In the digital-first economy, as the data volume continues to grow exponentially, marketers are looking at ways to harness customer data and create optimal customer experiences and generate value out of these interactions. Data-savvy enterprises are adding data science as a capability within their organizations to help generate insights from their customer’s transactional, operational, behavioral data. Artificial Intelligence (AI) is a key competence for businesses looking to create personalized, at-scale customer experiences while keeping costs of these operations down. As per McKinsey’s ‘2020 State of AI study’ 79% of respondents attribute a direct revenue increase due to AI adoption in sales and marketing functions.
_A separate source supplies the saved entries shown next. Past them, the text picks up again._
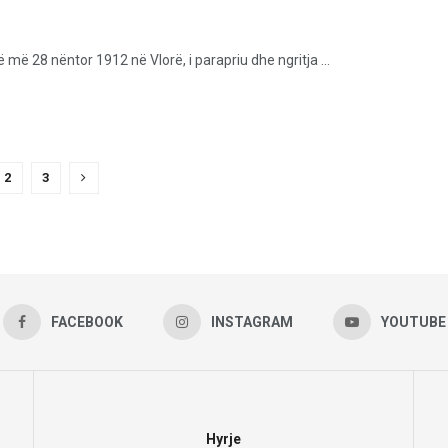
 më 28 nëntor 1912 në Vlorë, i parapriu dhe ngritja ...
2
3
FACEBOOK
INSTAGRAM
YOUTUBE
Hyrje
The path to AI adoption for Data Scientists (DS), however, isn’t easy, since wrangling large amounts of enterprise data to use in machine learning models is time consuming and complex. In fact, evidence suggests that ~80% of data science projects fail to go into production due to data access, availability, and quality issues, among a host of obvious other reasons. This implies that data scientists spend unproportionate amount of time on preparing data rather than creating insights from the data. Furthermore, enterprise data in most instances is siloed, and customer profiles created from this data is usually fragmented – thereby reducing the impact or ability to create anything meaningful for the customer. And finally, working in accordance with privacy and regulations increases the complexity in managing data.
To overcome some of the challenges above and to reduce time and effort, Adobe Experience Platform provides DS the support needed to accelerate generating actionable insights using machine learning models.
Figure 1: Adobe Experience Platform
- Data collection and unification of a customer’s 360 profile and making the profile available in real-time to activate on the Adobe EDGE network.
- Query service to interact with the data and data science workspace for generating machine learning models.
- Activating the data across Adobe Experience Cloud and non-Adobe products to create a personalized experience.
For AI adoption, the DS team focuses on data acquisition steps before they can start to build any ML models. The AEP platform speeds up the data acquisition steps by providing tools that reduce effort during data preparation.
- Data Ingestion: the platform is built on lambda architecture that allows for streaming and batch ingestion of data. Batch data can be ingested in ML-friendly parquet format that reduces a transformation step to use this data.
- Data Standardization: data ingested in the platform conforms to Experience Data Model (XDM) schema which ensures a standard interpretation of data in the platform. There are also industry standard schemas to leverage for most common use cases which can be enhanced further by using mixins to suit requirements.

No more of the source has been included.